The late 70s was not an easy time for poor old BMW Motorrad. With mounting pressure from the European Union regarding emissions, and their all-too-slow awakening to the fact that Japanese motorcycles were eating their lunch, the Germans were staring down the barrel or irrelevancy. Suddenly, water-cooled fours were all the rage; the 70s journo’s penchant for top speed tests always left the boys from Bayerische with das ei on their faces. What they needed was a unique, powerful, water-cooled platform – and quick. In a classic piece of outside-the-square engineering, they began experimenting with a Peugeot car engine which they decided to lay down in a ‘longitudinal four’ configuration not seen since the pre-WWI-era. And the rest is history – a history which Paul Hutchison from Melbourne has successfully reinvented with his über K100RS.


“I’m Paul Hutchison (Hutch) from Melbourne, Australia. I’m an airline pilot, with a military flying background. I was inspired by Robrock’s K100 build I saw on BikeExif and started looking. I found one unregistered, in Adelaide. I bought it sight unseen, and did a 1600km trip to collect.

Kicking the build off, I wanted to blend the café racer style with street fighter, taking what I thought were the best elements of each. I had no clear plan before starting, it evolved as the build progressed.”


After countless hour of internet trawling, Paul made the decision to spend that little bit of extra cash and go top shelf. The BSK SpeedWorks rear sets were made to order, fitted perfectly, and look like works of art.

Paul was keen for the bottom line from the tank to flow smoothly through to the tail-piece. After making some rough drawings, he mocked something up using old plastic chopping boards. Then his local fabricator managed to magic it into a perfect aluminium replica of the plastic piece.


“My mate Pete of Peter’s Panels offered to do the paint job for a couple of bottles of scotch on the condition I did the preparation work. The colour is from a new range called ‘vibrance’. It was a nod to BMW’s 70s colours, but with added metal flake. It turned out the colour I chose is called “hornet orange”. As I flew hornets in the RAAF, the bike now had a name, ‘The Hornet’.

About four months after completing the build, I took it to Tasmania for a week of riding. On the third day my good friend Kev managed to lose the front end while braking into a corner. The resulting low side caused enough damage for the bike to be an insurance write off.”

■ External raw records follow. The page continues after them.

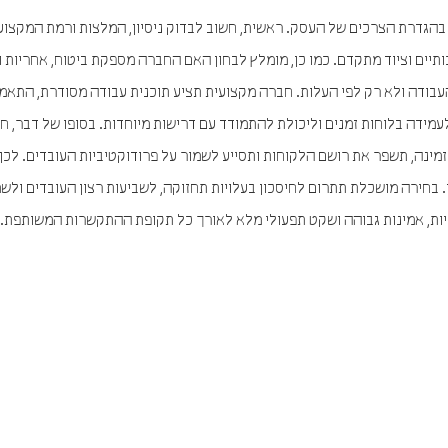
הגדרת הצרכים של העסק. ראשית, חשוב לבדוק ניסיון, המלצות ורמת המקצוע
כותיים וציוד מתקדם. כמו כן, מומלץ לבחון האם החברה מספקת ביטוח, אחריות ו
עבודה ולא רק לפי העלות. חברה מקצועית תציע תוכנית עבודה מסודרת, התאמ
לעמידה בלוחות זמנים וליכולת להתמודד עם דרישות מיוחדות. בסופו של דבר, ח
מזמינה, תשפר את רושם הלקוחות ותסייע לשמור על פרודוקטיביות העובדים. לכ
ן. בחירה מושכלת תתרום לחיסכון בעלויות תחזוקה, לשביעות רצון העובדים ולש
ביות, אמינות גבוהה ושקט תפעולי מלא לאורך כל תקופת ההתקשרות המשותפת.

Down but not out, Paul bought the wreck and used the rest of the pay-out money for a full rebuild. Not wanting to put in all the extra time and effort just to end up with the same bike, he decided to do some upgrades. Again. He found out he could get four-spot calipers on the front if he could manage to install a complete K1100 front end. “I decided that if it was worth taking the bike five years into the future, why not something more like twenty years?”


Paul searched the wreckers for a clean upside-down front end. He wanted a 3 spoke front wheel to match the K1100 rear wheel he had sourced. A ‘00 Yamaha R1 was deemed the best solution. He went back to Valley Engineering, his fabricator, to mate the Yamaha clamps to the BMW post. Despite the myriad issues involved, the end results couldn’t look prettier. And as a finishing touch, the headlight was replaced with a Yamaha MT-03 unit from the UK.


Paul says that the finished bike is better than he could have ever hoped for and notes that it now rides like a modern motorcycle. No doubt the Pirelli GT tyres and the new front end have truly transformed the handling, and those brakes are probably more than equal to any modern K1200R. Lucky bastard.